__TASK TO COMPLETE__:
Copy out the entries exactly, and wherever a picture appears, leave it out.
BEGIN RECORDED INFORMATION
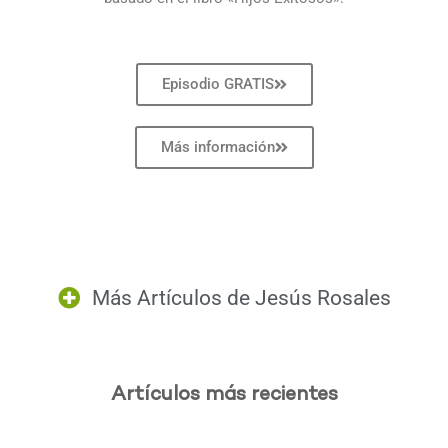
Episodio GRATIS
Más información
Más Artículos de
Jesús Rosales
Artículos más recientes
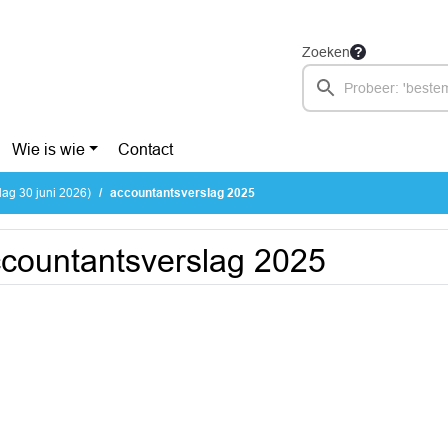
Zoeken
Wie is wie
Contact
ag 30 juni 2026)
accountantsverslag 2025
countantsverslag 2025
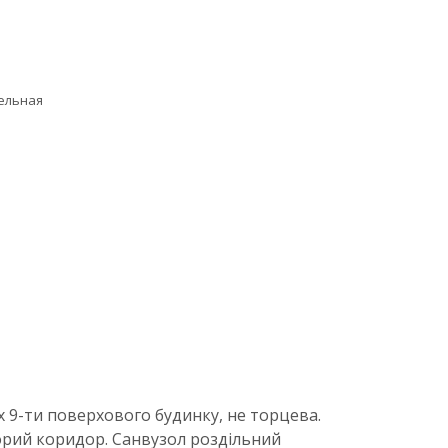
ельная
 9-ти поверхового будинку, не торцева.
торий коридор. Санвузол роздільний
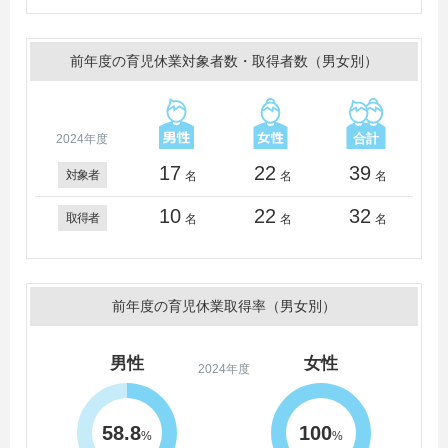
前年度の育児休業対象者数・取得者数（男女別）
2024年度
17
22
39
対象者
名
名
名
10
22
32
取得者
名
名
名
前年度の育児休業取得率（男女別）
男性
女性
2024年度
58.8
100
%
%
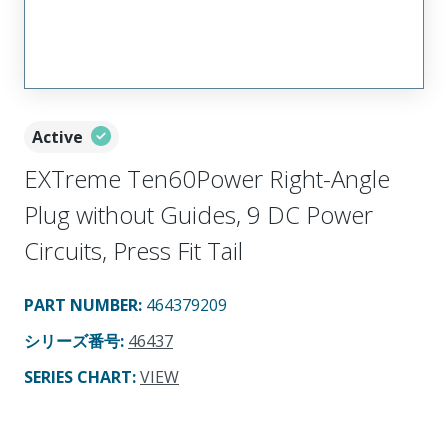
Active
EXTreme Ten60Power Right-Angle
Plug without Guides, 9 DC Power
Circuits, Press Fit Tail
PART NUMBER
:
464379209
シリーズ番号
:
46437
SERIES CHART
:
VIEW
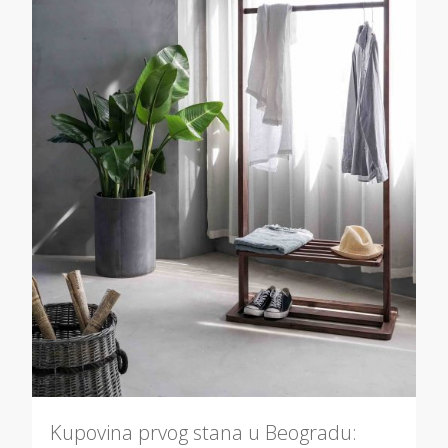
Kupovina prvog stana u Beogradu:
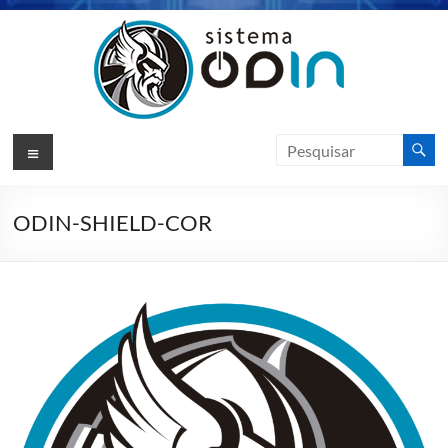
Pular
para
o
conteúdo
Sistema
Menu
Odin
ERP
ODIN-SHIELD-COR
Sotfware
de
Gestão
|
VIKSO
Technology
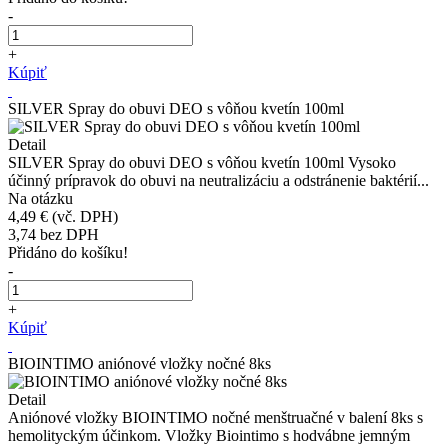
-
+
Kúpiť
SILVER Spray do obuvi DEO s vôňou kvetín 100ml
Detail
SILVER Spray do obuvi DEO s vôňou kvetín 100ml Vysoko
účinný prípravok do obuvi na neutralizáciu a odstránenie baktérií...
Na otázku
4,49 €
(vč. DPH)
3,74
bez DPH
Přidáno do košíku!
-
+
Kúpiť
BIOINTIMO aniónové vložky nočné 8ks
Detail
Aniónové vložky BIOINTIMO nočné menštruačné v balení 8ks s
hemolityckým účinkom. Vložky Biointimo s hodvábne jemným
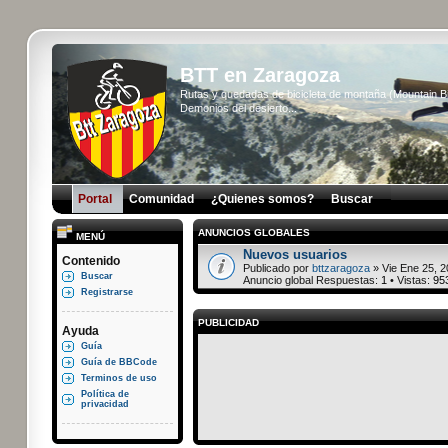
BTT en Zaragoza
Rutas y quedadas de bicicleta de montaña (Mountain 
Demonios del desierto...
Portal
Comunidad
¿Quienes somos?
Buscar
ANUNCIOS GLOBALES
MENÚ
Nuevos usuarios
Contenido
Publicado por
bttzaragoza
» Vie Ene 25, 2
Buscar
Anuncio global Respuestas:
1
• Vistas:
95
Registrarse
PUBLICIDAD
Ayuda
Guía
Guía de BBCode
Terminos de uso
Política de
privacidad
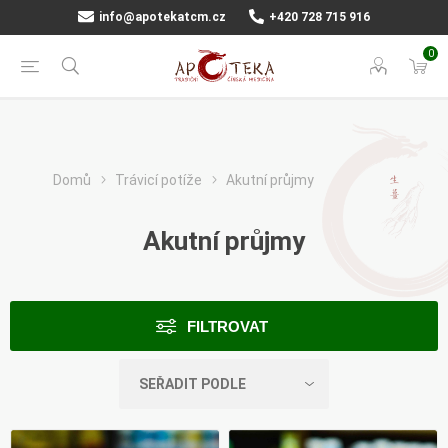
info@apotekatcm.cz
+420 728 715 916
0
Domů
Trávicí potíže
Akutní průjmy
Akutní průjmy
FILTROVAT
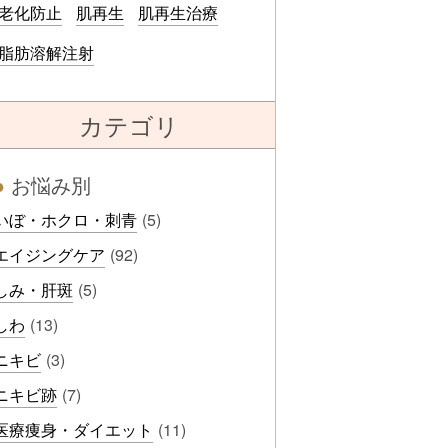
老化防止
肌再生
肌再生治療
脂肪溶解注射
カテゴリ
●
お悩み別
いぼ・ホクロ・刺青
(5)
エイジングケア
(92)
しみ・肝斑
(5)
しわ
(13)
ニキビ
(3)
ニキビ跡
(7)
医療痩身・ダイエット
(11)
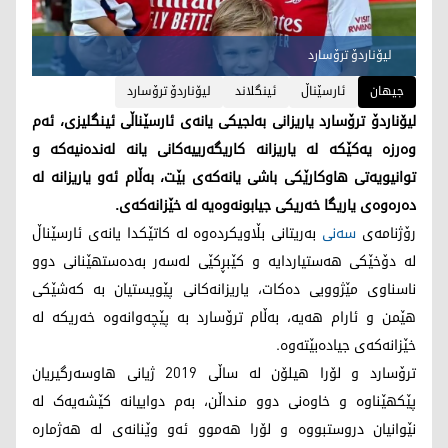
لیۆناردۆ ترۆسارد
جیهان
ئارسێناڵ
ئینگلاند
لیۆناردۆ ترۆسارد
لیۆناردۆ ترۆسارد یاریزانی بەلجیکی یانەی ئارسێناڵی ئینگلیزی، ئەم
وەرزە یەکێکە لە یاریزانە کاریگەرییەکانی یانە لەندەنیەکە و
توانیویەتی هاوکارێکی باشی یانەکەی بێت، بەڵام ئەو یاریزانە لە
دەرەوەی یاریگا خەریکی جیابونەوەیە لە خێزانەکەی.
رۆژنامەی
سەنی
بەریتانی بڵاویکردەوە لە کاتێکدا یانەی ئارسێناڵ
لە دۆخێکی هەستیاردایە و کێبڕکێی لەسەر بەدەستهێنانی دوو
ناسناوی مێژوویی دەکات، یاریزانەکانی پێویستیان بە کەشێکی
هێمن و ئارام هەیە، بەڵام ترۆسارد بە پێچەوانەوە خەریکە لە
خێزانەکەی جیادەبێتەوە.
ترۆسارد و لۆرا هیلۆن لە ساڵی 2019 ژیانی هاوسەرگیریان
پێکهێناوە و خاوەنی دوو منداڵن، بەم دواییانە کێشەیەک لە
نێوانیان دروستبووە و لۆرا هەموو ئەو وێنانەی لە هەژمارە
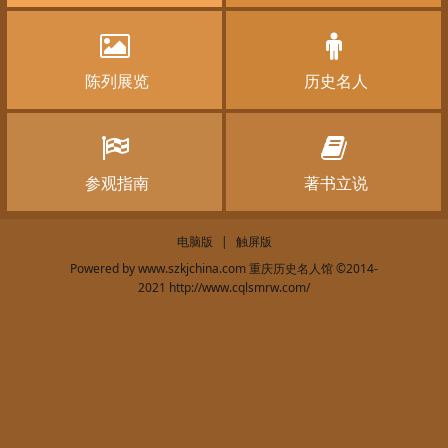
陈列展览
历史名人
参观指南
著书立说
电脑版
|
触屏版
Powered by
www.szkjchina.com 重庆历史名人馆
©2014-
2021
http://www.cqlsmrw.com/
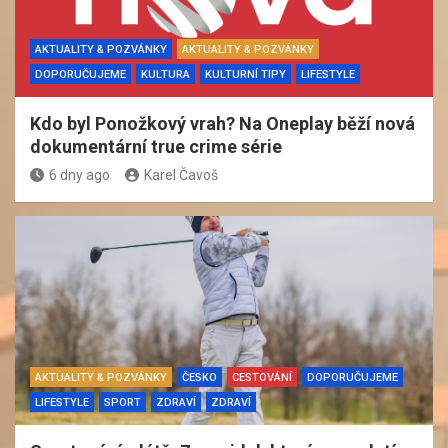
AKTUALITY & POZVÁNKY
AKTUALITY & POZVÁNKY
DOPORUČUJEME
KULTURA
KULTURNÍ TIPY
LIFESTYLE
Kdo byl Ponožkový vrah? Na Oneplay běží nová
dokumentární true crime série
6 dny ago
Karel Čavoš
AKTUALITY & POZVÁNKY
ČESKO
CESTOVÁNÍ
DOPORUČUJEME
LIFESTYLE
SPORT
ZDRAVÍ
ZDRAVÍ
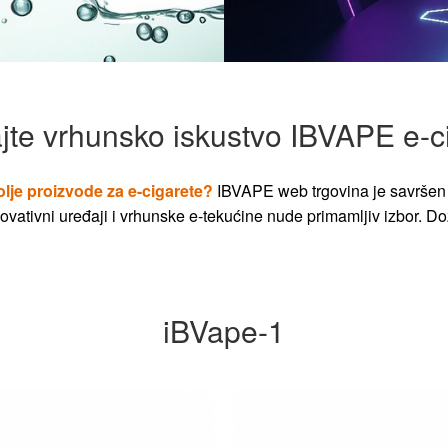
jte vrhunsko iskustvo IBVAPE e-c
olje proizvode za e-cigarete?
IBVAPE web trgovina je savršen 
vativni uređaji i vrhunske e-tekućine nude primamljiv izbor. Dož
iBVape-1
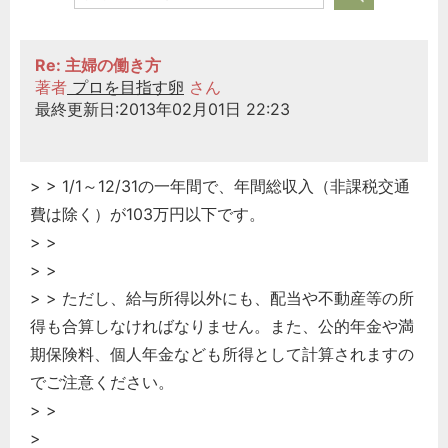
Re: 主婦の働き方
著者
プロを目指す卵
さん
最終更新日:2013年02月01日 22:23
> > 1/1～12/31の一年間で、年間総収入（非課税交通
費は除く）が103万円以下です。
> >
> >
> > ただし、給与所得以外にも、配当や不動産等の所
得も合算しなければなりません。また、公的年金や満
期保険料、個人年金なども所得として計算されますの
でご注意ください。
> >
>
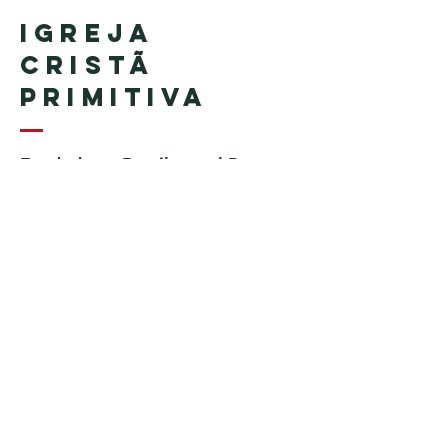
Igreja
Cristã
Primitiva
Fundada en Brasil por el Pastor
Geraldo Tudisco
Fundada en Estados Unidos por
el pastor Everson Penha ​(in
memoriam)
Phone:
+1 (508) 598-8880
Email:
igrejacristaprimitiva777@gmail.c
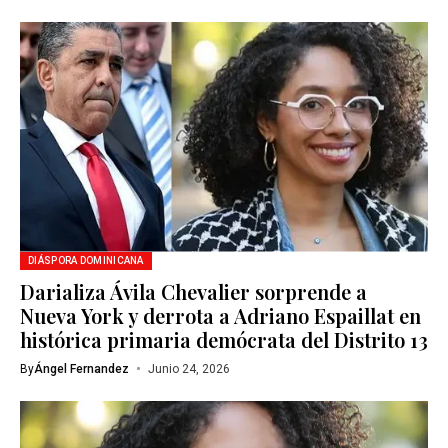
DIÁSPORA DOMINICANA
Darializa Ávila Chevalier sorprende a
Nueva York y derrota a Adriano Espaillat en
histórica primaria demócrata del Distrito 13
By
Ángel Fernandez
Junio 24, 2026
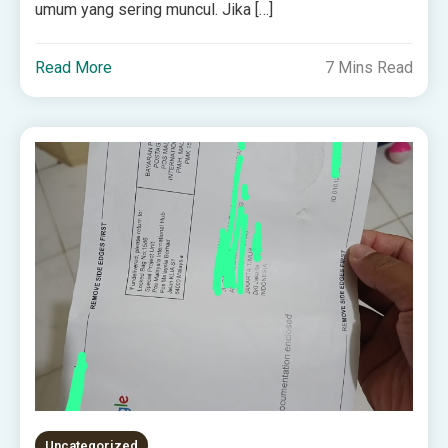
umum yang sering muncul. Jika […]
Read More
7 Mins Read
Uncategorized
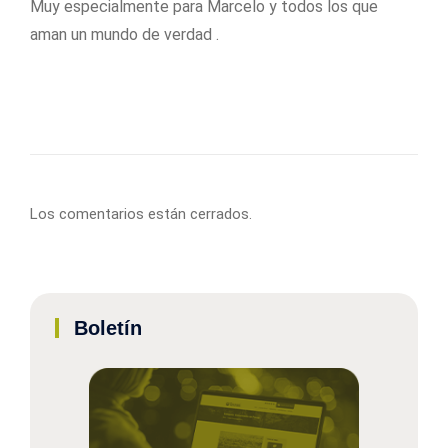
Muy especialmente para Marcelo y todos los que
aman un mundo de verdad .
Los comentarios están cerrados.
Boletín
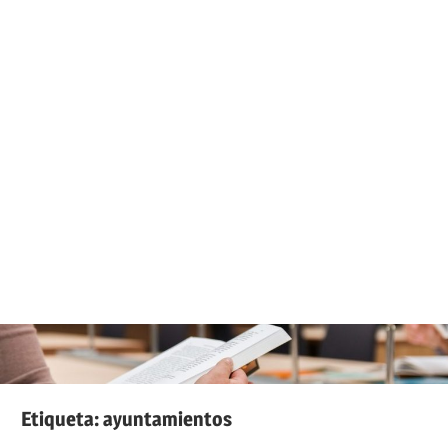
Etiqueta:
ayuntamientos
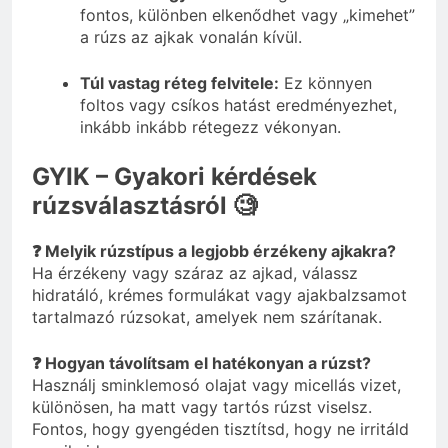
fontos, különben elkenődhet vagy „kimehet”
a rúzs az ajkak vonalán kívül.
Túl vastag réteg felvitele:
Ez könnyen
foltos vagy csíkos hatást eredményezhet,
inkább inkább rétegezz vékonyan.
GYIK – Gyakori kérdések
rúzsválasztásról 🧐
❓ Melyik rúzstípus a legjobb érzékeny ajkakra?
Ha érzékeny vagy száraz az ajkad, válassz
hidratáló, krémes formulákat vagy ajakbalzsamot
tartalmazó rúzsokat, amelyek nem szárítanak.
❓ Hogyan távolítsam el hatékonyan a rúzst?
Használj sminklemosó olajat vagy micellás vizet,
különösen, ha matt vagy tartós rúzst viselsz.
Fontos, hogy gyengéden tisztítsd, hogy ne irritáld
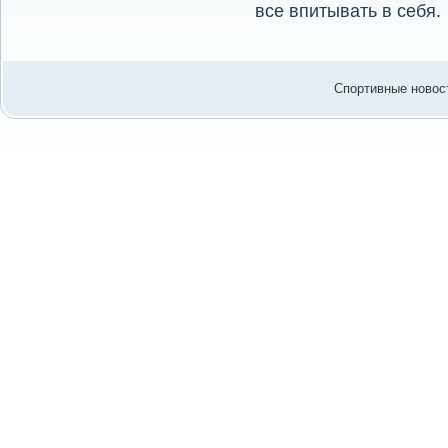
все впитывать в себя.
Спортивные новост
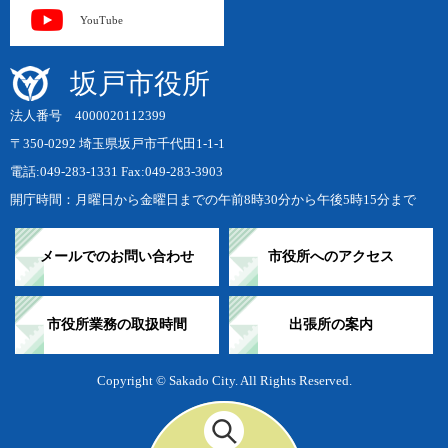
YouTube
坂戸市役所
法人番号 4000020112399
〒350-0292 埼玉県坂戸市千代田1-1-1
電話:049-283-1331 Fax:049-283-3903
開庁時間：月曜日から金曜日までの午前8時30分から午後5時15分まで
メールでのお問い合わせ
市役所へのアクセス
市役所業務の取扱時間
出張所の案内
Copyright © Sakado City. All Rights Reserved.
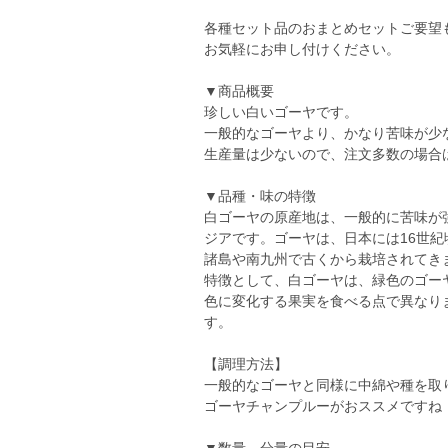
各種セット品のおまとめセットご要望
お気軽にお申し付けください。
▼商品概要
珍しい白いゴーヤです。
一般的なゴーヤより、かなり苦味が少
生産量は少ないので、注文多数の場合
▼品種・味の特徴
白ゴーヤの原産地は、一般的に苦味が
ジアです。ゴーヤは、日本には16世
諸島や南九州で古くから栽培されてき
特徴として、白ゴーヤは、緑色のゴー
色に変化する果実を食べる点で異なり
す。
【調理方法】
一般的なゴーヤと同様に中綿や種を取
ゴーヤチャンプルーがおススメですね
END RECORDED INFORMATION
__EXERCISE RESPONSE__:
Episodio GRATIS
Más información
Más Artículos de
Jesús Rosales
Artículos más recientes
Zoeken
Wie is wie
Contact
ag 30 juni 2026)
accountantsverslag 2025
countantsverslag 2025
ельная
 9-ти поверхового будинку, не торцева.
торий коридор. Санвузол роздільний
前年度の育児休業対象者数・取得者数（男女別）
2024年度
17
22
39
対象者
名
名
名
10
22
32
取得者
名
名
名
前年度の育児休業取得率（男女別）
男性
女性
2024年度
58.8
100
%
%
Active
EXTreme Ten60Power Right-Angle
Plug without Guides, 9 DC Power
Circuits, Press Fit Tail
PART NUMBER
:
464379209
シリーズ番号
:
46437
SERIES CHART
:
VIEW
Kupovina prvog stana u Beogradu:
Pular
para
o
conteúdo
Sistema
Menu
Odin
ERP
ODIN-SHIELD-COR
Sotfware
de
Gestão
|
VIKSO
Technology
-
+
Kúpiť
SILVER Spray do obuvi DEO s vôňou kvetín 100ml
Detail
SILVER Spray do obuvi DEO s vôňou kvetín 100ml Vysoko
účinný prípravok do obuvi na neutralizáciu a odstránenie baktérií...
Na otázku
4,49 €
(vč. DPH)
3,74
bez DPH
Přidáno do košíku!
-
+
Kúpiť
BIOINTIMO aniónové vložky nočné 8ks
Detail
Aniónové vložky BIOINTIMO nočné menštruačné v balení 8ks s
hemolityckým účinkom. Vložky Biointimo s hodvábne jemným
BTT en Zaragoza
Rutas y quedadas de bicicleta de montaña (Mountain 
Demonios del desierto...
Portal
Comunidad
¿Quienes somos?
Buscar
ANUNCIOS GLOBALES
MENÚ
Nuevos usuarios
Contenido
Publicado por
bttzaragoza
» Vie Ene 25, 2
Buscar
Anuncio global Respuestas:
1
• Vistas:
95
Registrarse
PUBLICIDAD
Ayuda
Guía
Guía de BBCode
Terminos de uso
Política de
privacidad
info@apotekatcm.cz
+420 728 715 916
0
Domů
Trávicí potíže
Akutní průjmy
Akutní průjmy
FILTROVAT
老化防止
肌再生
肌再生治療
脂肪溶解注射
カテゴリ
●
お悩み別
いぼ・ホクロ・刺青
(5)
エイジングケア
(92)
しみ・肝斑
(5)
しわ
(13)
ニキビ
(3)
ニキビ跡
(7)
医療痩身・ダイエット
(11)
لیۆناردۆ ترۆسارد
جیهان
ئارسێناڵ
ئینگلاند
لیۆناردۆ ترۆسارد
لیۆناردۆ ترۆسارد یاریزانی بەلجیکی یانەی ئارسێناڵی ئینگلیزی، ئەم
وەرزە یەکێکە لە یاریزانە کاریگەرییەکانی یانە لەندەنیەکە و
توانیویەتی هاوکارێکی باشی یانەکەی بێت، بەڵام ئەو یاریزانە لە
دەرەوەی یاریگا خەریکی جیابونەوەیە لە خێزانەکەی.
رۆژنامەی
سەنی
بەریتانی بڵاویکردەوە لە کاتێکدا یانەی ئارسێناڵ
لە دۆخێکی هەستیاردایە و کێبڕکێی لەسەر بەدەستهێنانی دوو
ناسناوی مێژوویی دەکات، یاریزانەکانی پێویستیان بە کەشێکی
هێمن و ئارام هەیە، بەڵام ترۆسارد بە پێچەوانەوە خەریکە لە
خێزانەکەی جیادەبێتەوە.
ترۆسارد و لۆرا هیلۆن لە ساڵی 2019 ژیانی هاوسەرگیریان
پێکهێناوە و خاوەنی دوو منداڵن، بەم دواییانە کێشەیەک لە
نێوانیان دروستبووە و لۆرا هەموو ئەو وێنانەی لە هەژمارە
陈列展览
历史名人
参观指南
著书立说
电脑版
|
触屏版
Powered by
www.szkjchina.com 重庆历史名人馆
©2014-
2021
http://www.cqlsmrw.com/
AKTUALITY & POZVÁNKY
AKTUALITY & POZVÁNKY
DOPORUČUJEME
KULTURA
KULTURNÍ TIPY
LIFESTYLE
Kdo byl Ponožkový vrah? Na Oneplay běží nová
dokumentární true crime série
6 dny ago
Karel Čavoš
AKTUALITY & POZVÁNKY
ČESKO
CESTOVÁNÍ
DOPORUČUJEME
LIFESTYLE
SPORT
ZDRAVÍ
ZDRAVÍ
jte vrhunsko iskustvo IBVAPE e-c
olje proizvode za e-cigarete?
IBVAPE web trgovina je savršen 
vativni uređaji i vrhunske e-tekućine nude primamljiv izbor. Dož
iBVape-1
Re: 主婦の働き方
著者
プロを目指す卵
さん
最終更新日:2013年02月01日 22:23
> > 1/1～12/31の一年間で、年間総収入（非課税交通
費は除く）が103万円以下です。
> >
> >
> > ただし、給与所得以外にも、配当や不動産等の所
得も合算しなければなりません。また、公的年金や満
期保険料、個人年金なども所得として計算されますの
でご注意ください。
> >
>
Igreja
Cristã
Primitiva
Fundada en Brasil por el Pastor
Geraldo Tudisco
Fundada en Estados Unidos por
el pastor Everson Penha ​(in
memoriam)
Phone:
+1 (508) 598-8880
Email:
igrejacristaprimitiva777@gmail.c
DIÁSPORA DOMINICANA
Darializa Ávila Chevalier sorprende a
Nueva York y derrota a Adriano Espaillat en
histórica primaria demócrata del Distrito 13
By
Ángel Fernandez
Junio 24, 2026
umum yang sering muncul. Jika […]
Read More
7 Mins Read
Uncategorized
Muy especialmente para Marcelo y todos los que
aman un mundo de verdad .
Los comentarios están cerrados.
Boletín
Etiqueta:
ayuntamientos
fontos, különben elkenődhet vagy „kimehet”
a rúzs az ajkak vonalán kívül.
Túl vastag réteg felvitele:
Ez könnyen
foltos vagy csíkos hatást eredményezhet,
inkább inkább rétegezz vékonyan.
GYIK – Gyakori kérdések
rúzsválasztásról 🧐
❓ Melyik rúzstípus a legjobb érzékeny ajkakra?
Ha érzékeny vagy száraz az ajkad, válassz
hidratáló, krémes formulákat vagy ajakbalzsamot
tartalmazó rúzsokat, amelyek nem szárítanak.
❓ Hogyan távolítsam el hatékonyan a rúzst?
Használj sminklemosó olajat vagy micellás vizet,
különösen, ha matt vagy tartós rúzst viselsz.
Fontos, hogy gyengéden tisztítsd, hogy ne irritáld
все впитывать в себя.
Спортивные новост
YouTube
坂戸市役所
法人番号 4000020112399
〒350-0292 埼玉県坂戸市千代田1-1-1
電話:049-283-1331 Fax:049-283-3903
開庁時間：月曜日から金曜日までの午前8時30分から午後5時15分まで
メールでのお問い合わせ
市役所へのアクセス
市役所業務の取扱時間
出張所の案内
Copyright © Sakado City. All Rights Reserved.
各種セット品のおまとめセットご要望
お気軽にお申し付けください。
▼商品概要
珍しい白いゴーヤです。
一般的なゴーヤより、かなり苦味が少
生産量は少ないので、注文多数の場合
▼品種・味の特徴
白ゴーヤの原産地は、一般的に苦味が
ジアです。ゴーヤは、日本には16世
諸島や南九州で古くから栽培されてき
特徴として、白ゴーヤは、緑色のゴー
色に変化する果実を食べる点で異なり
す。
【調理方法】
一般的なゴーヤと同様に中綿や種を取
ゴーヤチャンプルーがおススメですね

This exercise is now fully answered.